Over at Liberal Conspiracy the General Secretary of the TUC, Brendan Barber has penned an article which asks British Firms to pay higher wages in order to grow the economy. This is typical of a socialist, in that it puts the cart before the horse. Employers will only pay what someone is worth. If someone is paid more than they make the firm in productive work, the company will lose money. If this is true accross a firm (for example if the state demanded that people are paid more) then the firm will either fire people, or go bust. In order to increase wages, you must increase the value of work someone can do.
Barber starts by explaining how the fiscal multiplier works -all that guff about state spending circulating through the economy and increasing overall demand. However despite spending four paragraphs laying out a fairy story, by ignoring the negative effects of Government spending -those taxes needed to pay for it (eventually) shrink demand – he can be dissmissed by the observation of the National Bureau of Economic Research who concluded that…

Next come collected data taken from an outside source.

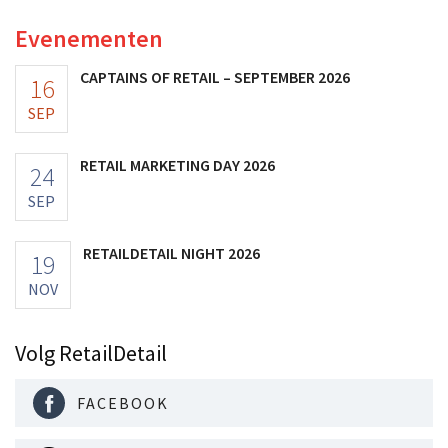
Evenementen
CAPTAINS OF RETAIL – SEPTEMBER 2026
16
SEP
RETAIL MARKETING DAY 2026
24
SEP
RETAILDETAIL NIGHT 2026
19
NOV
Volg RetailDetail
FACEBOOK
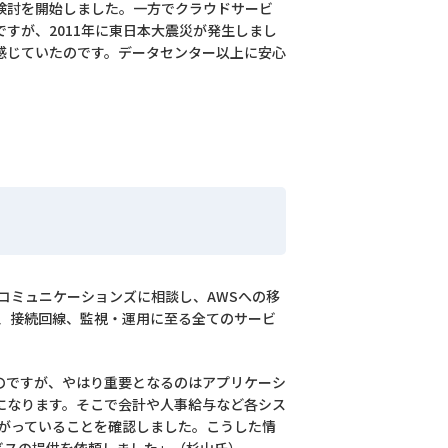
検討を開始しました。一方でクラウドサービ
すが、2011年に東日本大震災が発生しまし
感じていたのです。データセンター以上に安心
コミュニケーションズに相談し、AWSへの移
築、接続回線、監視・運用に至る全てのサービ
したのですが、やはり重要となるのはアプリケーシ
になります。そこで会計や人事給与など各シス
上がっていることを確認しました。こうした情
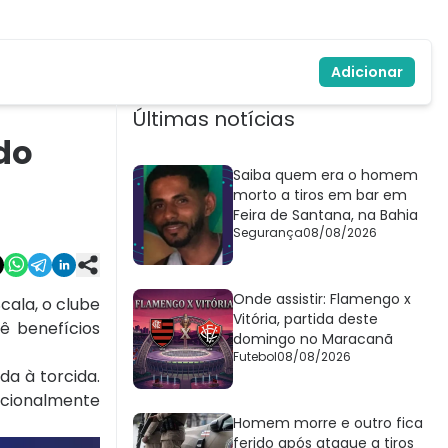
Adicionar
Últimas notícias
do
Saiba quem era o homem
morto a tiros em bar em
Feira de Santana, na Bahia
Segurança
08/08/2026
Onde assistir: Flamengo x
cala, o clube
Vitória, partida deste
ê benefícios
domingo no Maracanã
Futebol
08/08/2026
da à torcida.
icionalmente
Homem morre e outro fica
ferido após ataque a tiros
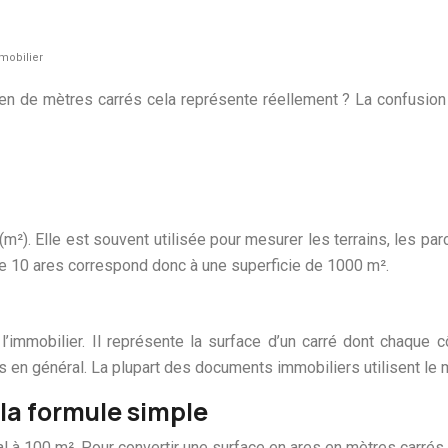
mobilier
n de mètres carrés cela représente réellement ? La confusion e
m²). Elle est souvent utilisée pour mesurer les terrains, les parc
de 10 ares correspond donc à une superficie de 1000 m².
 l’immobilier. Il représente la surface d’un carré dont chaque 
s en général. La plupart des documents immobiliers utilisent le
 la formule simple
l à 100 m². Pour convertir une surface en ares en mètres carrés, il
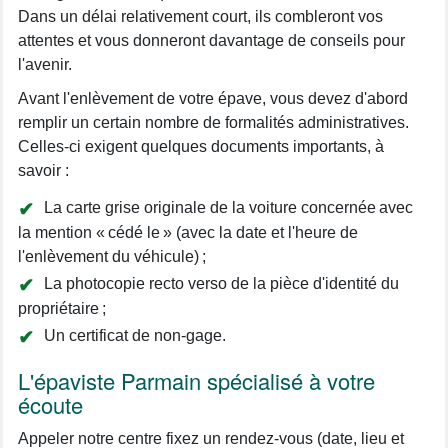
Dans un délai relativement court, ils combleront vos
attentes et vous donneront davantage de conseils pour
l'avenir.
Avant l'enlèvement de votre épave, vous devez d'abord
remplir un certain nombre de formalités administratives.
Celles-ci exigent quelques documents importants, à
savoir :
La carte grise originale de la voiture concernée avec
la mention « cédé le » (avec la date et l'heure de
l'enlèvement du véhicule) ;
La photocopie recto verso de la pièce d'identité du
propriétaire ;
Un certificat de non-gage.
L'épaviste Parmain spécialisé à votre
écoute
Appeler notre centre fixez un rendez-vous (date, lieu et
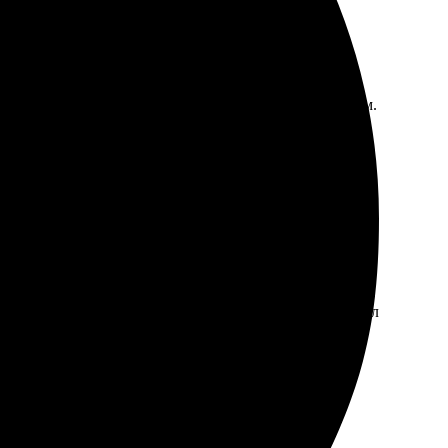
узил свои фотографии, а потом общался с менеджером.
печати приятно удивило, цвета яркие и насыщенные.
рала формат, цвета и обрамление. Результат превзошел
аковке, ничего не повредилось.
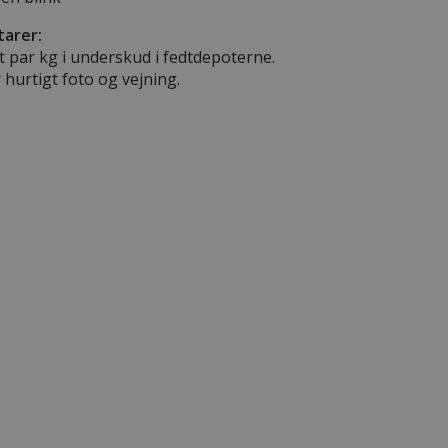
arer:
t par kg i underskud i fedtdepoterne.
 hurtigt foto og vejning.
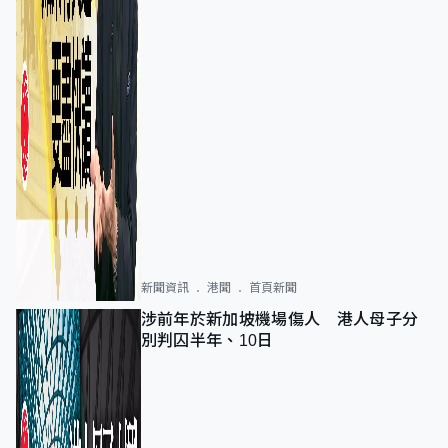
新聞資訊
港聞
首頁新聞
涉前年於新加坡機場傷人 港人母子分
別判囚半年、10日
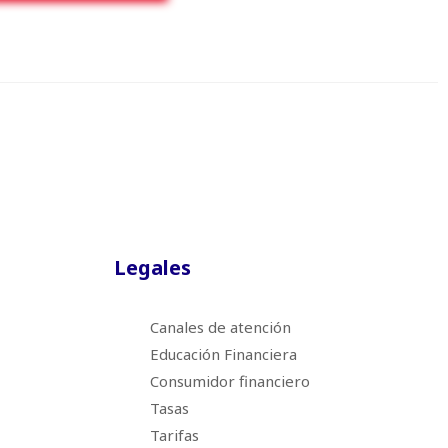
Legales
Canales de atención
Educación Financiera
Consumidor financiero
Tasas
Tarifas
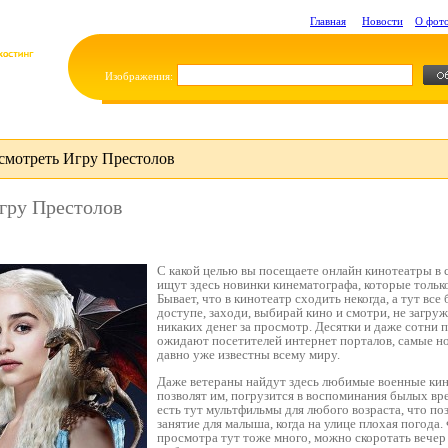
Главная
Новости
О фот
Изображения:
смотреть Игру Престолов
гру Престолов
С какой целью вы посещаете онлайн кинотеатры в
ищут здесь новинки кинематографа, которые только
Бывает, что в кинотеатр сходить некогда, а тут все
доступе, заходи, выбирай кино и смотри, не загруж
никаких денег за просмотр. Десятки и даже сотн
ожидают посетителей интернет порталов, самые но
давно уже известны всему миру.
Даже ветераны найдут здесь любимые военные ки
позволят им, погрузится в воспоминания былых вре
есть тут мультфильмы для любого возраста, что по
занятие для малыша, когда на улице плохая погода
просмотра тут тоже много, можно скоротать вечер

(i) the output effect of an increase in government consumption is larger in industrial than in developing countries, (ii) the fiscal multiplier is relatively large in economies operating under predetermined exchange rate but zero in economies operating under flexible exchange rates; (iii) fiscal multipliers in open economies are lower than in closed economies and (iv) fiscal multipliers in high-debt countries are also zero.
In the UK, a high debt, open developed economy with a floating exchange rate, the fiscal multiplier is probably less than 1. Deficit financed state spending probably depresses aggregate demand. This is not controversial economics – except amongst the British left. Does Brendan Barber know this? If so he’s lying to us, and if not, he’s ignorant. Which is it? The suspicion is that high state spending leads to more state jobs. As most of these are unionised, it’s clear why he ignores any evidence to suggest that state spending is too high and should be cut. He’s not interested in the economy, but in the economics of the TUC, which is thnakfully still haemoraging members.
The rest of the article is left-wing boilerplate about how Britain’s banking industry should be taxed to Zurich, and Business should pay more tax.
He says Over the past three decades, the share of GDP going to workers’ wages has fallen from 65% to 53%, with those in the middle and at the bottom hit hardest.
He neglects to mention that for those at the bottom, wages are irrelevant. Over the last 14 years, half of that time frame, we’ve enjoyed a minimum wage – and as I’ve arguedbefore, those at the bottom of the heap have indeed been hit hardest. There’s no jobs at all for them thanks to Government demanding business pay more than people were worth. For young men without an education (another failure of British society which 13 years of Labour did NOTHING about) the only option is welfare for life.
The share of GDP going to tax has gone UP over the last 30 years – is that not a bigger reason than corporate profits for the fall in the share going to wages? Does it necessarily follow that the share of GDP going to wages falling is a bad thing? Even the lowliest pension investor, which is eventually most of us is a capitalist benefitting from that share going to profits. Am I suggesting Brendan Barber picks his statistics to get the answer he wants – more state spending? Never!
Next, he rails against debt. Household debt, naturally. Not the lovely state stuff, which is ambrosia and nectar for the economy.
In Britain, household debt more than trebled between 1980 and 2005. As incomes are squeezed further, household debt in this country is predicted to reach over £2 trillion by 2015 – an albatross around the neck of our economic future. Unless workers see their pay packets growing, we won’t be able to build sustainable consumer demand
The main reason debt has gone up is that the cost of money, the interest rate has gone down, and the UK has a sophisticated, developed banking system which allows people to get credit. It’s nothing to do with low wages – the very poor are excluded from the credit industry. If anything, this is another argument for people to pay less tax.
Demanding business pay more – making labour more expensive – means companies will hire less of it, and it is the least productive, the least able who will bear the brunt. You want youth unemployment? Then raise the Minimum wage to £8 or whatever you think is required. Whilst it is true that compaines increasing wages WILL in time boost aggregate demand, this can only happen in the context of full employment. Government demanding higher wages will depress the level of employment and have no net increase in demamd (if lucky. It’s actually more likely to depress demand).
Only productivity growth will lead to higher wages, and that requires investment, which requires returns on capital. The best way to ensure return on capital is to tax less. Growth requires a tax cut (but only in the context of a balanced budget – there is no fiscal multiplier in the UK, remember?). That requires that spending be cut further faster and deeper than the coalition are planning. Which brings me to the first paragraph in Mr. Barber’s post.
I was at the O2 in Greenwich yesterday, speaking to the Insitute of Directors (IoD) annual convention. I always admire the way the IoD doesn’t pussy-foot around. They’re very clear that they don’t just back the spending cuts, but want more of them – and want them more quickly.